• Problem requirements:
Please return the listing below from the line with "1 062 Kč bez DPH" through its last line, exactly, and include nothing else.

════════

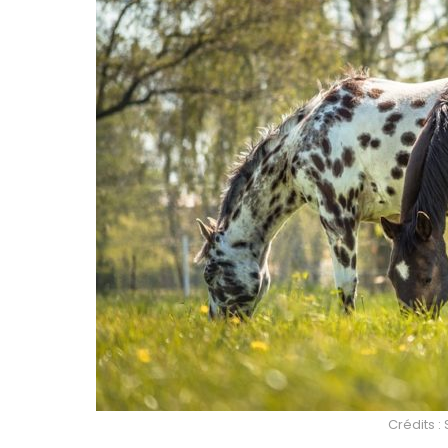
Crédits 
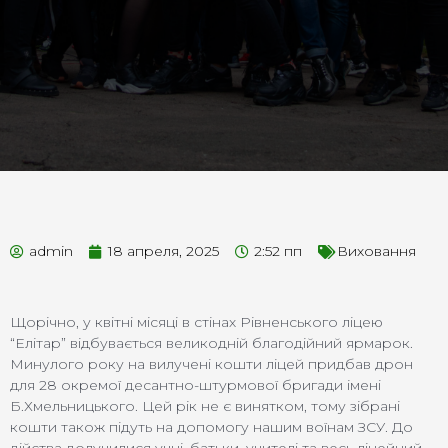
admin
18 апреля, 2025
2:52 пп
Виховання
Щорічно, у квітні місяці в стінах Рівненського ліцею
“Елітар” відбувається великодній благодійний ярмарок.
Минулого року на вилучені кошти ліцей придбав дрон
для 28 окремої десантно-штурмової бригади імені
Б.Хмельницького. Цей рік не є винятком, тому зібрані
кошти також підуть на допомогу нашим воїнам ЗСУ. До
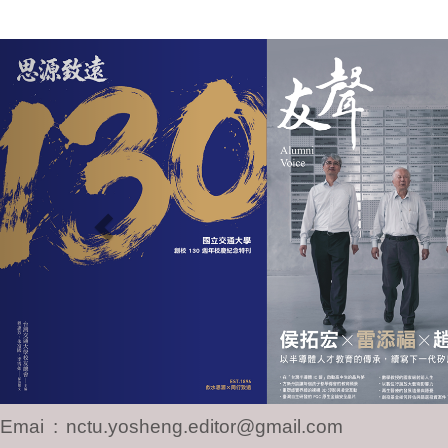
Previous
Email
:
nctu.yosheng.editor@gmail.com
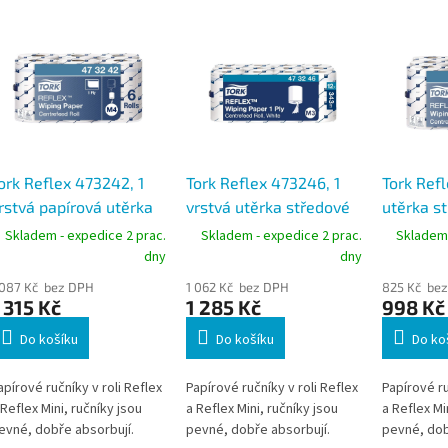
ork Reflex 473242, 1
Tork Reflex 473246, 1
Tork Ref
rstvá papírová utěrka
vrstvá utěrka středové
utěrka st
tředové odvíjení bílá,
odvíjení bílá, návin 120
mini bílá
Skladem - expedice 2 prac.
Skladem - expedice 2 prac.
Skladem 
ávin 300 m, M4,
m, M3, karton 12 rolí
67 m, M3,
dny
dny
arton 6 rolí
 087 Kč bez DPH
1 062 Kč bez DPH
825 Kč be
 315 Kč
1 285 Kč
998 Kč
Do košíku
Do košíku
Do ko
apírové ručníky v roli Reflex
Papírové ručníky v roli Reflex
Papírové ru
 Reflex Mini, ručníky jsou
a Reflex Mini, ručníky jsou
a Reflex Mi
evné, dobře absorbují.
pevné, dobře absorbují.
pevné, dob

════════

• Task response:
1 062 Kč bez DPH
825 Kč be
 315 Kč
1 285 Kč
998 Kč
Do košíku
Do košíku
Do ko
apírové ručníky v roli Reflex
Papírové ručníky v roli Reflex
Papírové ru
 Reflex Mini, ručníky jsou
a Reflex Mini, ručníky jsou
a Reflex Mi
evné, dobře absorbují.
pevné, dobře absorbují.
pevné, dob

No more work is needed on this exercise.